Onlara verilen birçok cezadan sonra hala yaptıklarına devam etmelerinden ve onlara bir şey olmadığından dolayı kurşun geçirmez olarak anılmaya başlamıştılar.
Ve kendilerine Bangtan ismini verdikleri bu yedili, asi haraketlerinden dolayı da, Asi Bangtan olarak anılıyordu herkes tarafından.
Öğretmen gözlerini onlara dikti ve artık kaçıncı kez olduğunu bilmediği konuşmasını yapmaya hazırlanmıştı ki, Yoongi ondan önce davrandı.
"Yolda ufak bir kaza oldu da, ondan dolayı geciktik."
"Bu artık kaçıncı? Sürekli geç kalıyorsunuz."
Jimin başını yana yatırıp ona baktı. "Ve? Siz de bizi her seferinde müdüre şikayet ediyorsunuz ama sonuç ortada. Bahse girerim ki, biz gelmeseydik, şu an müdürün odasına gidiyordunuz.
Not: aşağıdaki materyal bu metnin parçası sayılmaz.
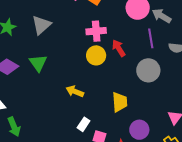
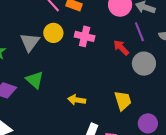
pink cross: (96, 31) -> (85, 36), turned 30
red arrow: (119, 48) -> (121, 48), moved
yellow circle: (96, 55) -> (53, 33), moved

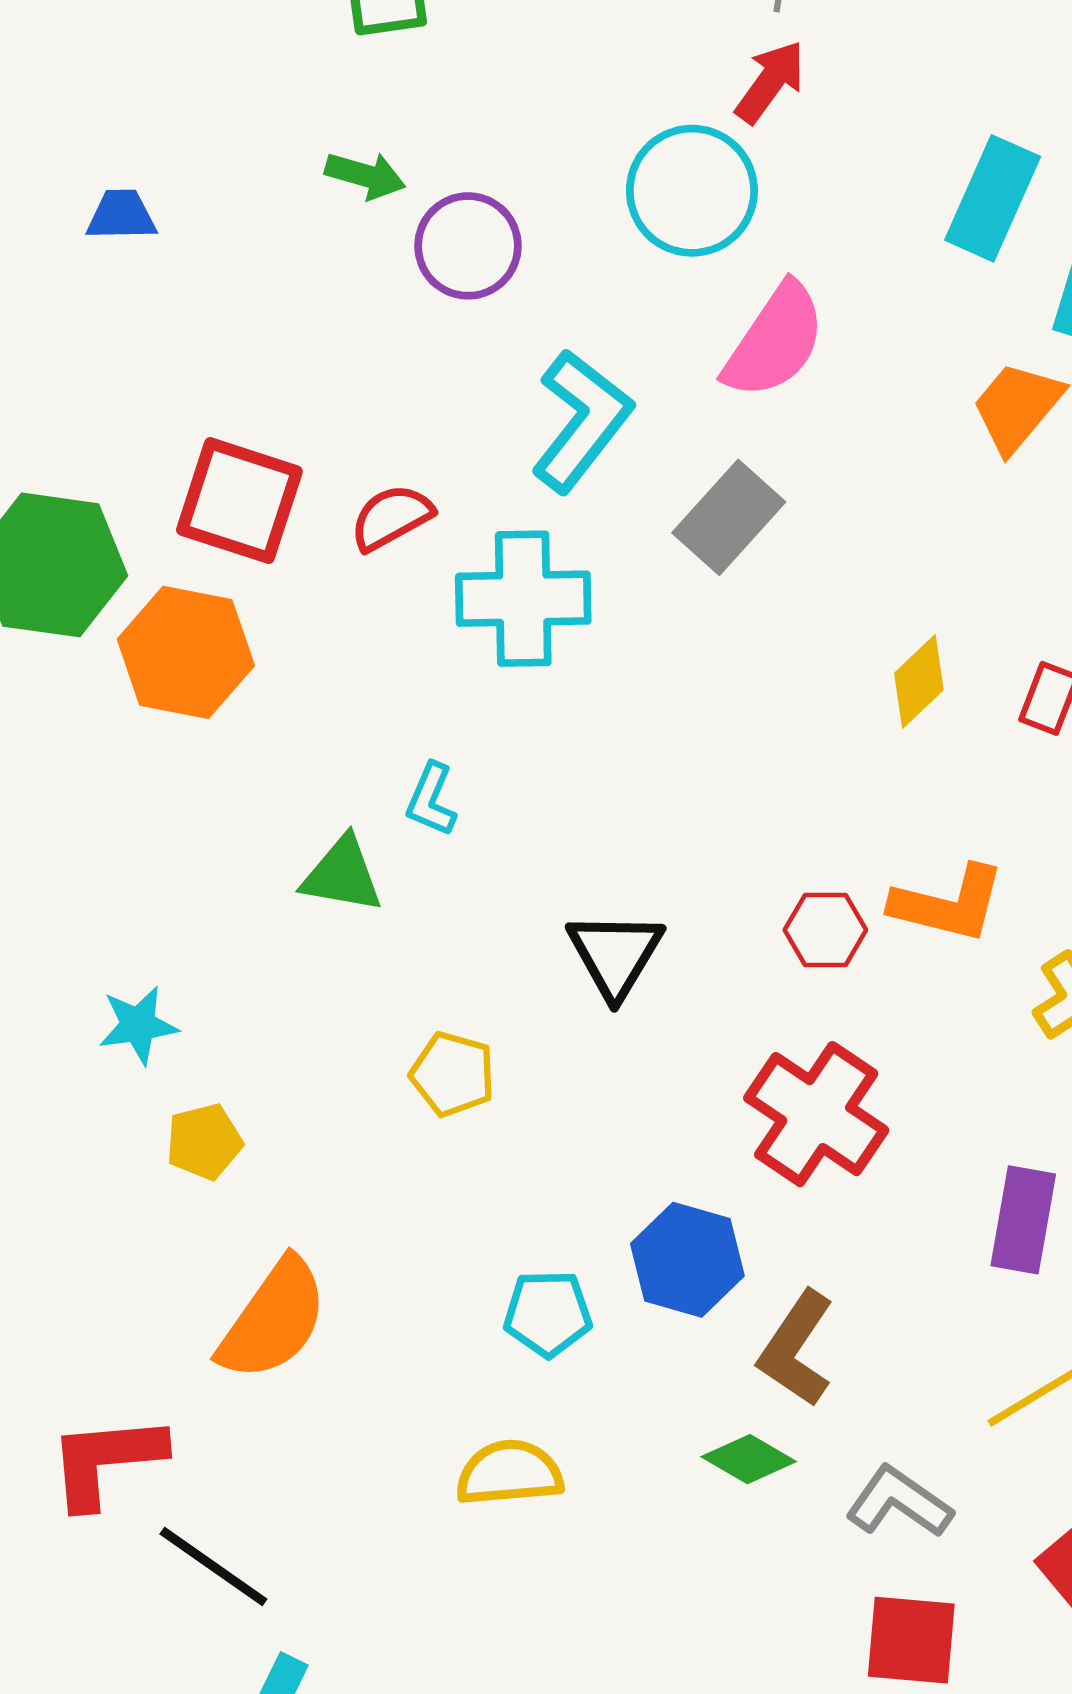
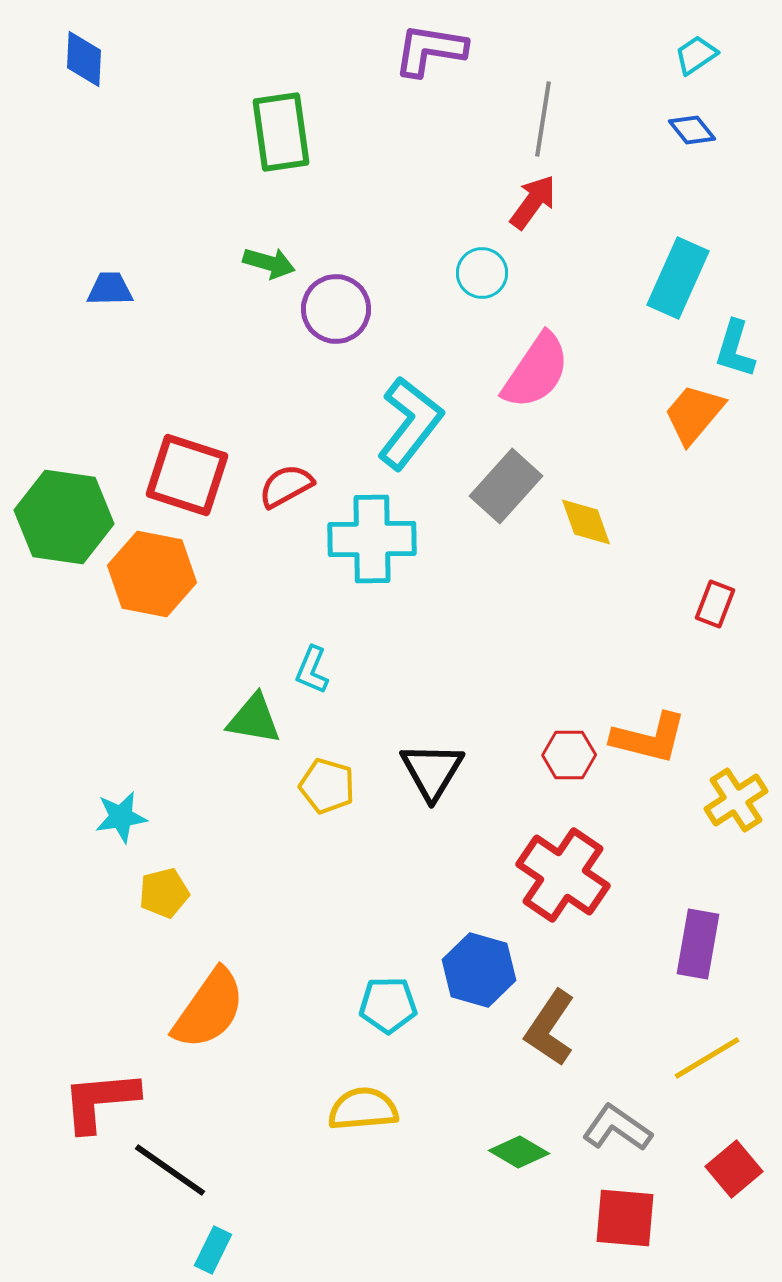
cyan circle: (692, 191) -> (482, 273), size x0.6
yellow diamond: (919, 682) -> (586, 522), moved, turned -66
yellow pentagon: (453, 1074) -> (327, 786), moved
green diamond: (749, 1459) -> (519, 1152), moved

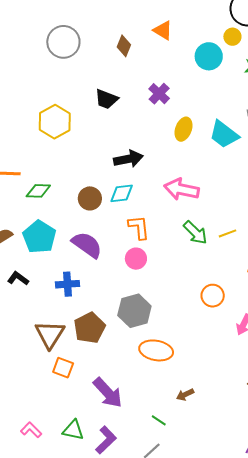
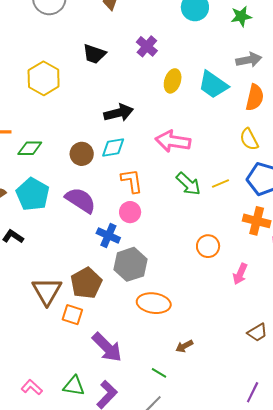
blue cross: (68, 284) -> (108, 235), moved, turned 30
orange square: (63, 368) -> (72, 315), moved

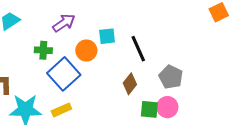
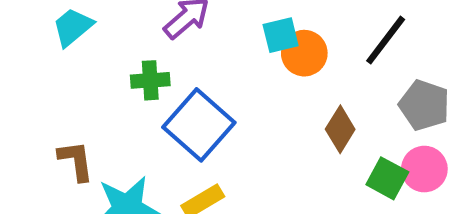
black line: (138, 49) -> (386, 40), moved, turned 68
orange circle: (86, 51) -> (304, 53), moved
green square: (149, 109) -> (387, 178), turned 30

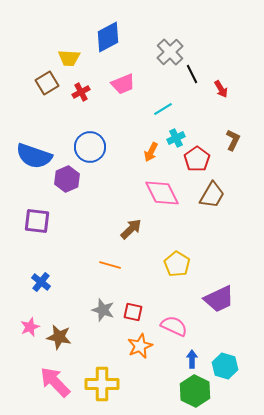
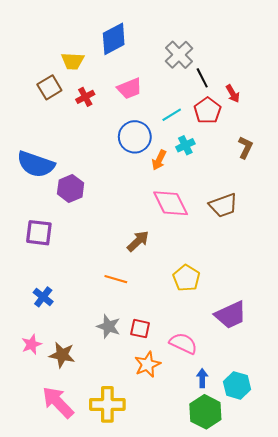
blue circle: (90, 147) -> (135, 137), moved
red pentagon: (197, 159) -> (207, 111), moved
brown trapezoid: (212, 195) -> (223, 205), turned 40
Yanılıyor muyum?" dedi alaylı bir tavırla. Orta yaştan biraz daha büyük olan adam sinirle nefes alıp gözlerini onların üzerinde gezdirdi. Daha sonra arkasını dönüp yerine geçti. Yedili de bunun her ne kadar istemeden de olsa, yerine geçmeleri için izin olduğunu bilerek yerlerine geçtiler.
Jungkook arka sıraya yürüyüp duvar kenarın geçmesi için Jimin'e izin verirken, daha sonra kendisi oturup elini onun oturduğu sıranın arkasına attı. Yoongi ve Taehyung önlerinde oturuyorken, Namjoon ve Seokjin yan sıralarında, Hoseok da onların önünde tek oturuyordu.
"Benim uykum var." Jimin mırıldandığında Jungkook, Namjoon ile konuşmasını sonlandırıp yanındaki bedene döndü. Jimin kollarını sıraya, başını da kollarına yaslamıştı. Jungkook gülümseyerek eğilip şakağına öpücük kondurduğunda Jimin'in yüzünde uykulu bir gülümseme oluştu.
"Uyu sen, bebeğim. Zil çaldığında ben seni uyandıracağım."
Jimin onaylayan mırıltılar çıkarıp gözlerini kapattı. Sabah erken uyanmıştı ve dün gece de Jungkook yüzünden geç uyumuşlardı, bu yüzden yorgundu ve dersi dinleyecek hali de yoktu.
Öğretmenin ve sınıfın sesi gittikçe azaldığında kendini uykunun kollarına bıraktı.
Jungkook ise kolunu masanın üstüne koyup kafasını da koluna yasladı ve Jimin'i izlemeye başladı. Onu gruplarına alalı 5, kalbine alalı ise 3 sene olmuştu. Tüm okul biliyordu onların ilişkilerini ve tabii ki, onları sevmeyenler de vardı, ancak hiçbiri sesini çıkaramıyordu. Tüm okul, günlerin birinde bir öğrencinin onların karşısına geçip 'sizden tiksiniyorum, iğrençsiniz' demesi ve ertesi sabah öğrencinin okuldan atıldığını öğrendikten sonra onlara bir şey söylemeye çekinir olmuşlardı. Kimse okuldan atılmayı istemezdi sonuçta.